The F1 indicator is the harmonic mean of accuracy and completeness, which provides a balanced assessment of the model’s performance, as formulated in the formula (4).

F 1= 2 × Precision × Recall , (4)

Precision+ Recall

This setting is preferred for situations where both high accuracy and completeness are required. F1 is especially necessary when striking a balance between accurately identifying fraudulent websites and minimizing false positives is crucial.

Thus, the use of the described metrics contributes to an objective assessment of the model’s performance and its ability to accurately identify classes of input data [ 27 ].

The accuracy of the model was 99.25%, which indicates a high ability of the model to correctly classify both legitimate and fraudulent domains. The precision reached 99.26%, indicating a minimum number of false positive classifications, which is important in the context of ensuring access to legitimate resources. The model’s completeness was 99.25%, demonstrating the model’s ability to detect real threats without significantly missing fraudulent domains. The F1 score, which takes into account both accuracy and completeness, was 99.25%, highlighting the model’s balance and reliability across the different types of domains shown in Fig. 4.

The learning dynamics confirm the effectiveness of the chosen architecture: throughout ten epochs, there was a steady increase in the accuracy and F1-indicator, which approached one. This indicates the model’s ability to generalize the acquired knowledge for invisible data. The graphs of training and validation metrics show that the model successfully adapts to the data, minimizing classification errors even when the test data sets are varied [ 28 ].

The study compared the hybrid model with traditional algorithms such as Random Forest, Support Vector Machines (SVM), and simple metric-based neural networks, as shown in Fig. 5. The hybrid model outperformed these approaches across all key metrics, demonstrating a significant advantage in detecting complex patterns in domain names.

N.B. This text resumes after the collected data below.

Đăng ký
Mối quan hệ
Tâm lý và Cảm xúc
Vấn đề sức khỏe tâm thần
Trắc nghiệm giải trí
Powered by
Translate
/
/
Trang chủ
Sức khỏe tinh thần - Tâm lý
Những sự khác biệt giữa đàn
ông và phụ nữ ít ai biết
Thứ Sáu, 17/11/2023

For example, compared to Random Forest, the model’s accuracy increased by more than 15%, and its precision and completeness exceeded the SVM’s results by 10%.

The main advantages of the hybrid model are its ability to integrate local and global data features through a combination of CNN and BiLSTM, as well as a self-focusing mechanism. This allows it to better handle uneven and non-standard domain names, which are typical for DGA. At the same time, the model is more resource-intensive due to the need to use GPUs for optimal training, which may be a limitation for use in low-power environments.

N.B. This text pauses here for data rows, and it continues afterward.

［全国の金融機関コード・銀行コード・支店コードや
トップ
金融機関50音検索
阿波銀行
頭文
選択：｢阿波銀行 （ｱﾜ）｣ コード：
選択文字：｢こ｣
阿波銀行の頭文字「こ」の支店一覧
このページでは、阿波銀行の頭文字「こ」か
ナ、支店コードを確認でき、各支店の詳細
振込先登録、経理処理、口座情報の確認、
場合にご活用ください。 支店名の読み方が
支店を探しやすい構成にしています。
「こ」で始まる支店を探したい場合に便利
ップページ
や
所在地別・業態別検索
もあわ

The hybrid model training process was optimized to ensure efficient use of computing resources. The model’s training time of 3 minutes and 46 seconds demonstrates its high performance (Fig. 6), even when processing large amounts of data, which allowed the model to achieve high results in a limited time, which is critical for rapid deployment in real-world systems.

Predictions on the test dataset were performed with an average time of 696 milliseconds per prediction, indicating the model’s ability to operate in real-time, demonstrating the ability to process large datasets at high speed, making it suitable for enterprise networks and critical infrastructures.